- **Exercise objective**
Every line with the string "time" should be copied from the data.

- **Records provided**
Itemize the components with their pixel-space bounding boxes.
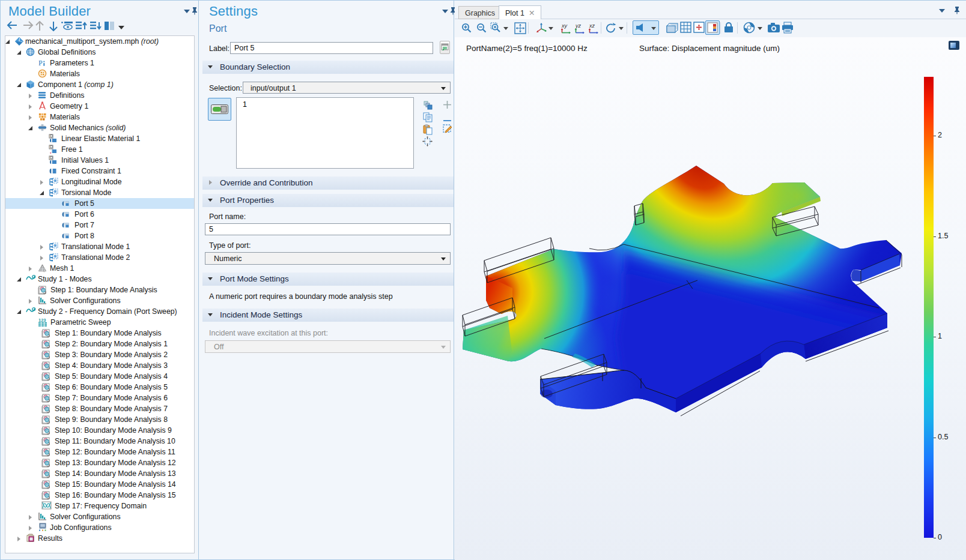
svg-text:P: P (38, 59, 43, 67)
svg-text:yz: yz (575, 23, 582, 29)
svg-text:D: D (50, 134, 53, 138)
svg-text:D: D (50, 145, 53, 149)
svg-text:xy: xy (561, 23, 568, 29)
svg-text:123: 123 (38, 318, 46, 323)
svg-text:D: D (50, 155, 53, 160)
svg-text:xz: xz (589, 23, 595, 29)
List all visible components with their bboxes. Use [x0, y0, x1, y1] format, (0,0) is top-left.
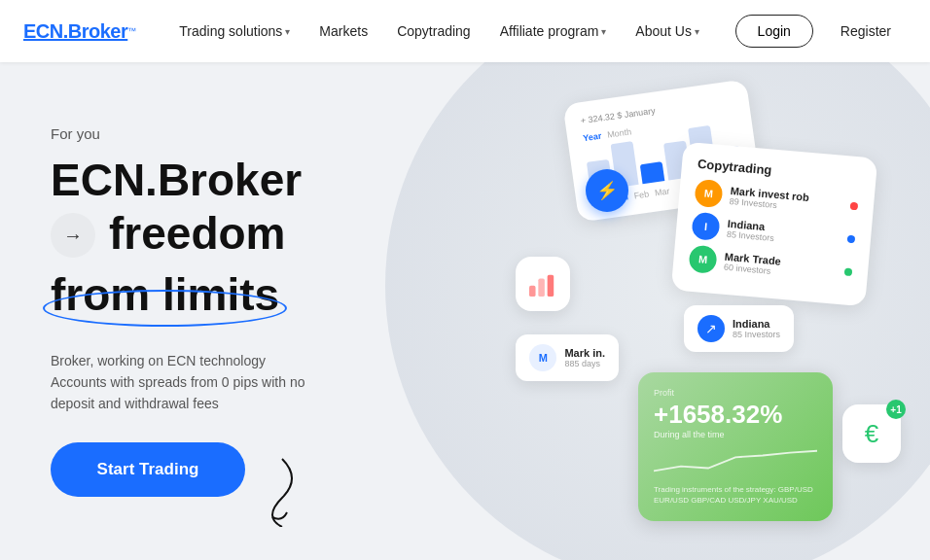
svg-rect-2: [548, 275, 554, 297]
hero-title-line1: ECN.Broker: [51, 156, 304, 205]
lightning-icon: ⚡: [596, 180, 618, 201]
euro-badge: +1: [886, 400, 906, 419]
indiana-investors: 85 Investors: [733, 330, 780, 339]
register-button[interactable]: Register: [825, 16, 907, 47]
hero-title-limits: from limits: [51, 269, 279, 320]
svg-rect-1: [538, 278, 545, 297]
arrow-right-icon: →: [63, 225, 83, 247]
login-button[interactable]: Login: [735, 15, 813, 48]
bar-3: [640, 161, 665, 184]
indiana-name: Indiana: [733, 318, 780, 330]
euro-card: € +1: [842, 404, 901, 463]
indiana-avatar: ↗: [698, 315, 725, 342]
mark-days: 885 days: [564, 359, 605, 368]
mark-name: Mark in.: [564, 347, 605, 359]
profit-description: Trading instruments of the strategy: GBP…: [654, 484, 817, 506]
nav-about[interactable]: About Us ▾: [624, 16, 711, 47]
nav-links: Trading solutions ▾ Markets Copytrading …: [167, 16, 734, 47]
logo-text: ECN.Broker: [23, 20, 127, 43]
tab-feb[interactable]: Feb: [633, 189, 650, 200]
hero-title-line3-wrapper: from limits: [51, 268, 304, 321]
nav-actions: Login Register: [735, 15, 907, 48]
start-trading-button[interactable]: Start Trading: [51, 442, 245, 497]
bar-icon-card: [516, 257, 570, 311]
svg-rect-0: [529, 286, 536, 297]
hero-visual: + 324.32 $ January Year Month Day Jan Fe…: [385, 62, 930, 560]
euro-card-wrapper: € +1: [842, 404, 901, 463]
profit-value: +1658.32%: [654, 400, 817, 430]
profit-card: Profit +1658.32% During all the time Tra…: [638, 372, 833, 521]
copytrading-card: Copytrading M Mark invest rob 89 Investo…: [671, 142, 878, 307]
hero-title-line3: from limits: [51, 268, 279, 321]
trader-avatar-4: M: [688, 245, 717, 274]
navbar: ECN.Broker ™ Trading solutions ▾ Markets…: [0, 0, 930, 62]
trader-status-4: [844, 267, 853, 276]
nav-markets[interactable]: Markets: [307, 16, 379, 47]
mark-invest-card: M Mark in. 885 days: [516, 334, 619, 381]
tab-mar[interactable]: Mar: [654, 186, 670, 197]
trader-status-3: [847, 235, 856, 244]
hero-description: Broker, working on ECN technology Accoun…: [51, 350, 304, 415]
hero-title-line2: → freedom: [51, 209, 304, 262]
blue-action-button[interactable]: ⚡: [586, 169, 628, 212]
bar-chart-icon: [529, 270, 556, 298]
profit-sparkline-container: [654, 447, 817, 476]
hero-section: For you ECN.Broker → freedom from limits…: [0, 62, 930, 560]
hero-label: For you: [51, 125, 304, 142]
chevron-down-icon: ▾: [285, 26, 290, 37]
nav-affiliate[interactable]: Affiliate program ▾: [488, 16, 619, 47]
profit-period: During all the time: [654, 430, 817, 439]
chevron-down-icon: ▾: [601, 26, 606, 37]
logo-tm: ™: [127, 26, 136, 36]
profit-label: Profit: [654, 388, 817, 398]
trader-status-1: [850, 202, 859, 211]
nav-copytrading[interactable]: Copytrading: [385, 16, 483, 47]
arrow-circle: →: [51, 213, 95, 258]
trader-avatar-3: I: [691, 212, 720, 241]
chevron-down-icon: ▾: [695, 26, 699, 37]
sparkline-chart: [654, 447, 817, 476]
indiana-card: ↗ Indiana 85 Investors: [684, 305, 794, 352]
euro-symbol: €: [865, 419, 878, 449]
hero-title-freedom: freedom: [109, 209, 285, 259]
mark-avatar: M: [529, 344, 556, 371]
trader-avatar-1: M: [694, 179, 723, 208]
nav-trading-solutions[interactable]: Trading solutions ▾: [167, 16, 302, 47]
squiggle-decoration: [233, 449, 331, 531]
logo[interactable]: ECN.Broker ™: [23, 20, 136, 43]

- **Output of the task**
profit-card: Profit +1658.32% During all the time Tra…: [638, 372, 833, 521]
profit-period: During all the time: [654, 430, 817, 439]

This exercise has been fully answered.